Privacy is dead.
With the twin boogeymen of “terrorism” and “protecting the children,” governments have smashed privacy all over the world with terrifying ease.
When even an ostensibly democratic government like the UK passes a dangerous and utterly misguided surveillance and encryption backdoor bill, people are waking up to the brutal realization that privacy in the Internet age is an illusion. In the UK, countless government agencies, big and small, from the halfwit morons at the equivalent of the DMV to the freaking Health Department can now rifle through anyone’s internet browsing history without needing one of those pesky warrants. Other governments do it secretly anyway, with or without the laws to back it up. What could possibly go wrong?
In the US our forefathers fought wars for a lot less.
When I was in my twenties, I imagined the Internet as the great equalizer. It was wild and uncontrollable, a Trojan horse of democracy that would bring light to the dark dictatorships of the world. It was back then that I first conceived of my epic Chinese civil war saga, The Jasmine Wars, where China rises up in a Jasmine Revolution and transforms into the world’s first direct democracy. Surly the internet was the opening shot? When the Party could no longer stop people from speaking freely, it wouldn’t take long for the people to throw off the chains of oppression.

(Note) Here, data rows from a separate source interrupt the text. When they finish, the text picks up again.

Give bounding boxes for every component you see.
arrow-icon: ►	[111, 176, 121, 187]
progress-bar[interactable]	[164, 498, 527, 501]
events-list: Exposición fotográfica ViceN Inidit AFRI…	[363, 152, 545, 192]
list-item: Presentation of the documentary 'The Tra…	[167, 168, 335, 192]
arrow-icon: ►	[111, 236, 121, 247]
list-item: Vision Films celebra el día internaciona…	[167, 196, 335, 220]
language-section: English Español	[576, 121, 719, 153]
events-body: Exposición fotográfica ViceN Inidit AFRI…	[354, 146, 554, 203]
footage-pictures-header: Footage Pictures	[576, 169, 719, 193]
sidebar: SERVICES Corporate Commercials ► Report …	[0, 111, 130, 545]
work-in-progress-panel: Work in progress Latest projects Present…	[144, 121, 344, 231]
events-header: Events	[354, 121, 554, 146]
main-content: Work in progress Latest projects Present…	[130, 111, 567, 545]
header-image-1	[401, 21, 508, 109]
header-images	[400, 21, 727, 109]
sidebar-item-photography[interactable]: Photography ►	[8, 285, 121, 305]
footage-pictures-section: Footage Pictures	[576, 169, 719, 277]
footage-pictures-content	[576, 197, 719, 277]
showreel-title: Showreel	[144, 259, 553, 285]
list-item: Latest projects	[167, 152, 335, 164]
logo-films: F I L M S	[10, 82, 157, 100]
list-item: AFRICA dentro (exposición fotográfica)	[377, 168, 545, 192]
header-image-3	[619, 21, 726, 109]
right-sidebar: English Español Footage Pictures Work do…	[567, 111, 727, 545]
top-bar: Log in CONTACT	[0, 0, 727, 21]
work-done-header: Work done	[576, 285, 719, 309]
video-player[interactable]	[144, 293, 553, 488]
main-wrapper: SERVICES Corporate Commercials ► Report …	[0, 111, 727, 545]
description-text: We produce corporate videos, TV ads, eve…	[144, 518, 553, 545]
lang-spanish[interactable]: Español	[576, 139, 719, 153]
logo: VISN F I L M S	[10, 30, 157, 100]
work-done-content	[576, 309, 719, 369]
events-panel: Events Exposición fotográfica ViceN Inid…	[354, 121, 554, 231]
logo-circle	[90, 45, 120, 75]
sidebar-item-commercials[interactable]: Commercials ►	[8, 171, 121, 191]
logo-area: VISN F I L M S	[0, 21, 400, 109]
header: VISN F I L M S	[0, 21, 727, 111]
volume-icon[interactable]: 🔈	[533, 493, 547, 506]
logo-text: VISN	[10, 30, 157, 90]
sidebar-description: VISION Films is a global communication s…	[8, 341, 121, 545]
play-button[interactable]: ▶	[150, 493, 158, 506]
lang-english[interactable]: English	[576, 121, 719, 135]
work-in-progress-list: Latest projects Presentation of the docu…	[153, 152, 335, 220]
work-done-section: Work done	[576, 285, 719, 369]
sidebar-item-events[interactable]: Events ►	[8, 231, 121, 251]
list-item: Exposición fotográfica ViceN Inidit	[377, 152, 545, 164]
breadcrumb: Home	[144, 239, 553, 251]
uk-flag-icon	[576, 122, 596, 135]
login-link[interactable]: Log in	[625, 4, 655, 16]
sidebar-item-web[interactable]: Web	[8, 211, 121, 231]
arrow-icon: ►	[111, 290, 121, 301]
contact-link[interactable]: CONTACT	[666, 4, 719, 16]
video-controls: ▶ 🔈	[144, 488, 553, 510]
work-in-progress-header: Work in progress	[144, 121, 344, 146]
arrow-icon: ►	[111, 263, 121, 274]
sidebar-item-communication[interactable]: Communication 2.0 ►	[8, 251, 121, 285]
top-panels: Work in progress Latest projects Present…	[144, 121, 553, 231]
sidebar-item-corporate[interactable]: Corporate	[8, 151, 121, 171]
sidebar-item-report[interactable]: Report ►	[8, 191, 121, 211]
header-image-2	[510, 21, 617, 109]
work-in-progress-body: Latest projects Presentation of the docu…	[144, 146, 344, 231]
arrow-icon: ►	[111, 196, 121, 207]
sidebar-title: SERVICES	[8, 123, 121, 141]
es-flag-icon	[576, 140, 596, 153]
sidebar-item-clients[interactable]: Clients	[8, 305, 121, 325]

It turns out China had a scary lesson for the world: Censorship works. Freedom and democracy would have to wait. My youthful hopefulness got exposed for what it always was: a naive and childish dream.
To be fair, in many ways the Internet has transformed the world, at least for buying and selling things and spoiling Westworld. Today if you live in Ohio you can buy a toy from Japan almost as easily as you can buy something in a store on Main Street. And that’s something. Oh and don’t forget how it’s transformed reality too. Now instead of us having to listen to boring and depressing real news, we’re free to live in a bubble reality of fake news instead. But at least we can buy stuff.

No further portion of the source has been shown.